Сергей вскинул голову: всерьез спрашивает?
— Затем, что страшно, — сказал он. — Когда коллективизация началась да раскулачивание. Вас, небось, не раскулачивали?
— Нет, — признался Юрий.
Ему в голову не пришло тоже «похвастаться» — что и в городе не все безоблачно: только в их с Милей классе, например, из тридцати с лишним учеников у десяти, не меньше, отцов или матерей посадили, в том числе у него самого. Но такие вещи тогда широко не обсуждались, о них не принято было говорить, даже чтобы вызвать просто участие, сострадание.
— А к нам из города приезжали, — продолжал Сергей. — Из вашего тоже. Двадцатипятитысячники… Тьфу, не выговоришь! И прочие представители. Я тогда мальчишка был, в одну влюбился, помню, черненькая такая, с ревульвером! Ираида Филаретовна звать. Я для нее частушку сочинил. До сих пор не забыл. Исполнить?

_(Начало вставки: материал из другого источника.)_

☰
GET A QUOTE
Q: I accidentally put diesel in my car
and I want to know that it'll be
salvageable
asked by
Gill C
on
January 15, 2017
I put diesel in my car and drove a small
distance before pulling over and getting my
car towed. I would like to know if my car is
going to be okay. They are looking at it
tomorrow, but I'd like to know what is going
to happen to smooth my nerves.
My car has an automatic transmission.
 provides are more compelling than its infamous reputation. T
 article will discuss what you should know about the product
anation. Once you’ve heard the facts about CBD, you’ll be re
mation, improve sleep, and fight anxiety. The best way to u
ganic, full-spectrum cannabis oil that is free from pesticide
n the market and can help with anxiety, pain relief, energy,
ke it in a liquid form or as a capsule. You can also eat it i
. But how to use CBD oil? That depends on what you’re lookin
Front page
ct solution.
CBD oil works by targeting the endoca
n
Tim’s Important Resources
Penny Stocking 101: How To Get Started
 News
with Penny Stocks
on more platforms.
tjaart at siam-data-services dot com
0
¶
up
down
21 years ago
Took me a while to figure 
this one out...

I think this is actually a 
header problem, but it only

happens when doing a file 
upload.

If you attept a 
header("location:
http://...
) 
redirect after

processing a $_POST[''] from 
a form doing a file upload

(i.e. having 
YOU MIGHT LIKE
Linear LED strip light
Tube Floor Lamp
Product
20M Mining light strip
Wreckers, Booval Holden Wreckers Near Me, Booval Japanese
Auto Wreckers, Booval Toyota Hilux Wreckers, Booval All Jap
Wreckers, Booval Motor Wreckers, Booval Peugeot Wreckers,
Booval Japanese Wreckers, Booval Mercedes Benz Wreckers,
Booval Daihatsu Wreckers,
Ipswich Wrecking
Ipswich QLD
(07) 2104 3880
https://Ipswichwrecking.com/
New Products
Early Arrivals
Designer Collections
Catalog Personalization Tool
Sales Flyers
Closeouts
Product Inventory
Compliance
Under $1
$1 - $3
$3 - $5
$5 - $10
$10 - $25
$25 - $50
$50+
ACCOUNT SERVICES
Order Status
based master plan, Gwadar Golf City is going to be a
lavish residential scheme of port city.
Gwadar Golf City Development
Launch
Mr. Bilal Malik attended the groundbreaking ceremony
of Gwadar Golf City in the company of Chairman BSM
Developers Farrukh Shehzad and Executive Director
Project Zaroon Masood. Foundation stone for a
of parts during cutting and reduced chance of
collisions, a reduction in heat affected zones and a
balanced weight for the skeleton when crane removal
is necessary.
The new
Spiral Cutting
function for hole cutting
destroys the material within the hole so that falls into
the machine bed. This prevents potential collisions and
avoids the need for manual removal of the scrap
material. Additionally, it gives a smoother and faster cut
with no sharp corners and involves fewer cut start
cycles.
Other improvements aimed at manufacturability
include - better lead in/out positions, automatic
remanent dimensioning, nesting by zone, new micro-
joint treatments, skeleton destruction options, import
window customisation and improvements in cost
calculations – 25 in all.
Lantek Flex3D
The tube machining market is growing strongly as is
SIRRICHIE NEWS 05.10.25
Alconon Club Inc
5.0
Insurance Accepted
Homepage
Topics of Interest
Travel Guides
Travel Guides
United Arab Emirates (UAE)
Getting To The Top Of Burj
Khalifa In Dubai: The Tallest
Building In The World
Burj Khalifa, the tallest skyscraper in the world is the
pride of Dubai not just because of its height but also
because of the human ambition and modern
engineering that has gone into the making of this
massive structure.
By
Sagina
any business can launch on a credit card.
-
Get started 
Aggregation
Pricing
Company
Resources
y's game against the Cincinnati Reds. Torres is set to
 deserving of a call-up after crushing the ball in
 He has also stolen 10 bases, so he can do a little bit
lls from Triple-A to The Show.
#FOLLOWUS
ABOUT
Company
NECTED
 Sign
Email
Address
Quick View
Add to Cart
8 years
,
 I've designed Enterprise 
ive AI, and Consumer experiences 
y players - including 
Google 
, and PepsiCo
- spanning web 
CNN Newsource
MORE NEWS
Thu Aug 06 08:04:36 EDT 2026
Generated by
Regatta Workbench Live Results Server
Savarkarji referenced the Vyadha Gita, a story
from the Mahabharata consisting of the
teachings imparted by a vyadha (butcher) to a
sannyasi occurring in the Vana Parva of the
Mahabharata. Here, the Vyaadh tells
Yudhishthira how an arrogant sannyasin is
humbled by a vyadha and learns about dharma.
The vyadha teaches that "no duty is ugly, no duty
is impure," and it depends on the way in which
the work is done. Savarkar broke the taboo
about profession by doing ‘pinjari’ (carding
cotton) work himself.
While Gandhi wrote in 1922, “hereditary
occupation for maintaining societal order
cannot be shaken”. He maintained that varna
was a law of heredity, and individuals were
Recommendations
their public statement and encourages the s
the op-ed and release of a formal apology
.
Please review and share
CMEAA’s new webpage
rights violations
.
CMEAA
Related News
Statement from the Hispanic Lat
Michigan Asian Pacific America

Слушатели не возражали. Сергей пропел скороговоркой:
— Фортепьяно, фортепьяно,
Музыкальный инструмент.
Ты скажи мне, милка, прямо,
Меня любишь али нет?..
Теперь бы Юрий мог смело утверждать, что это была типичная припевка или коротушка, один из жанров народной лирики, построенная не на сквозном развитии темы, как большинство из них, а по принципу образного параллелизма. Но тогда он ничего этого не знал и ему было смешно и немного неловко за лейтенанта.
Вежливая Миля сказала:
— Ой, как здорово! Прямо настоящая!
— Поддельных не держим! — весело ответил Сергей, выпил еще рюмку и загрустил.
Водитель поднялся из-за стола, поблагодарил, сказал, пойдет спать в машину. Миля предлагала ему устроиться в комнате соседки, та уже уехала из Москвы, но он отказался. После его ухода выпили еще — водки и чая, Миля завела старый светло-синего цвета патефон, знакомый Юрию со школьных лет, так и стоящий с тех пор на тумбочке у дивана.
…Луч луны упал на ваш портрет,
— пел Утесов, выделяя звук «о» в последнем слове.
…Ждем вас во Львове,
— приглашал недавно еще польский, а ныне советский джаз-оркестр.